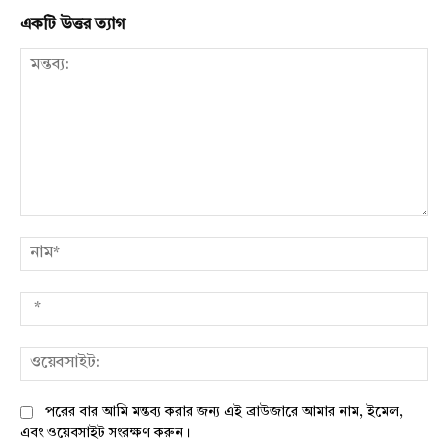
একটি উত্তর ত্যাগ
মন্তব্য:
নাম
*
ওয়
পরের বার আমি মন্তব্য করার জন্য এই ব্রাউজারে আমার নাম, ইমেল,
এবং ওয়েবসাইট সংরক্ষণ করুন।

- **To do**
All of the records above are to be written out exactly, minus their images.

- **Expected output**
একটি উত্তর ত্যাগ
মন্তব্য:
নাম
*
ওয়
পরের বার আমি মন্তব্য করার জন্য এই ব্রাউজারে আমার নাম, ইমেল,
এবং ওয়েবসাইট সংরক্ষণ করুন।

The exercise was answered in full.